### Exercise requirements
Output each record below exactly, leaving any picture out of the copy.

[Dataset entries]
════

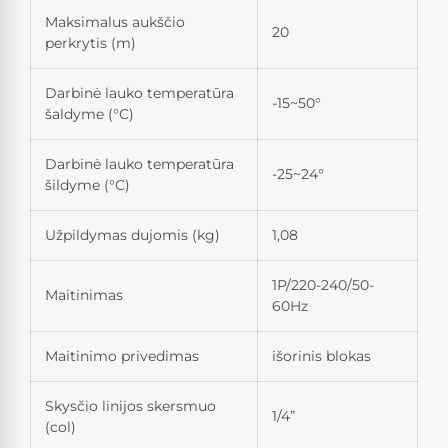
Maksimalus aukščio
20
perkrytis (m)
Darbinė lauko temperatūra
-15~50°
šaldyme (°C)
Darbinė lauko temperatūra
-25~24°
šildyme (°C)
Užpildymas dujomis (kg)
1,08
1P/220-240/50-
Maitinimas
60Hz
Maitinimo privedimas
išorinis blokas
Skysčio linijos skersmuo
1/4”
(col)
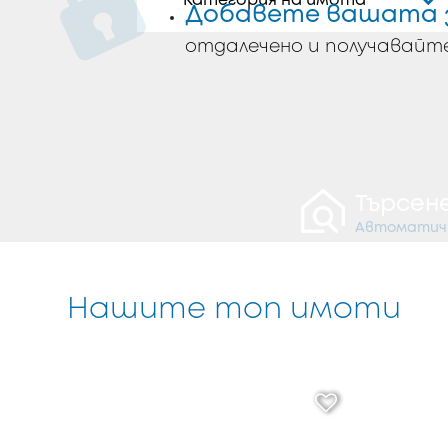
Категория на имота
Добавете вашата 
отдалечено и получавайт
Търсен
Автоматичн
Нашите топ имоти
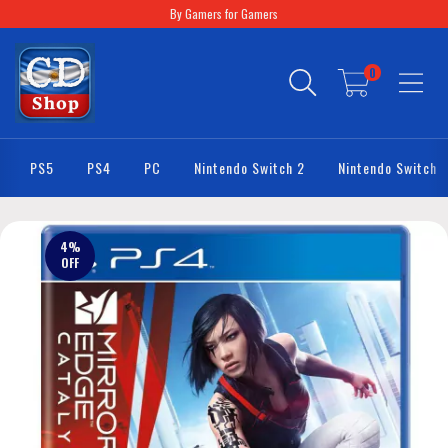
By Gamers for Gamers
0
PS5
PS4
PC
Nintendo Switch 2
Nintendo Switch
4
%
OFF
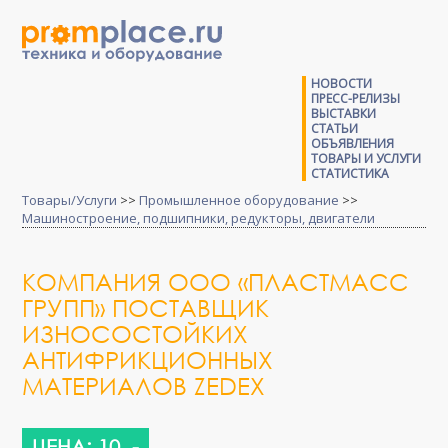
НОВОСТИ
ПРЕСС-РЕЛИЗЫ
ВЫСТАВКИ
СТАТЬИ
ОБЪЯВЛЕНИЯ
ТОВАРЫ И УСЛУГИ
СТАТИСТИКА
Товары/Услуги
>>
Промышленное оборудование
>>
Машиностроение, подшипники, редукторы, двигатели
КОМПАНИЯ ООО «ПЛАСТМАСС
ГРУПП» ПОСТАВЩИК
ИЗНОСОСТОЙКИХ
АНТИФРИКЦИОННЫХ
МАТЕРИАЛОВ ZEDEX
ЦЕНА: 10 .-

════

### Written reply
Maksimalus aukščio
20
perkrytis (m)
Darbinė lauko temperatūra
-15~50°
šaldyme (°C)
Darbinė lauko temperatūra
-25~24°
šildyme (°C)
Užpildymas dujomis (kg)
1,08
1P/220-240/50-
Maitinimas
60Hz
Maitinimo privedimas
išorinis blokas
Skysčio linijos skersmuo
1/4”
(col)
Категория на имота
Добавете вашата 
отдалечено и получавайт
Търсен
Автоматичн
Нашите топ имоти
By Gamers for Gamers
0
PS5
PS4
PC
Nintendo Switch 2
Nintendo Switch
4
%
OFF
НОВОСТИ
ПРЕСС-РЕЛИЗЫ
ВЫСТАВКИ
СТАТЬИ
ОБЪЯВЛЕНИЯ
ТОВАРЫ И УСЛУГИ
СТАТИСТИКА
Товары/Услуги
>>
Промышленное оборудование
>>
Машиностроение, подшипники, редукторы, двигатели
КОМПАНИЯ ООО «ПЛАСТМАСС
ГРУПП» ПОСТАВЩИК
ИЗНОСОСТОЙКИХ
АНТИФРИКЦИОННЫХ
МАТЕРИАЛОВ ZEDEX
ЦЕНА: 10 .-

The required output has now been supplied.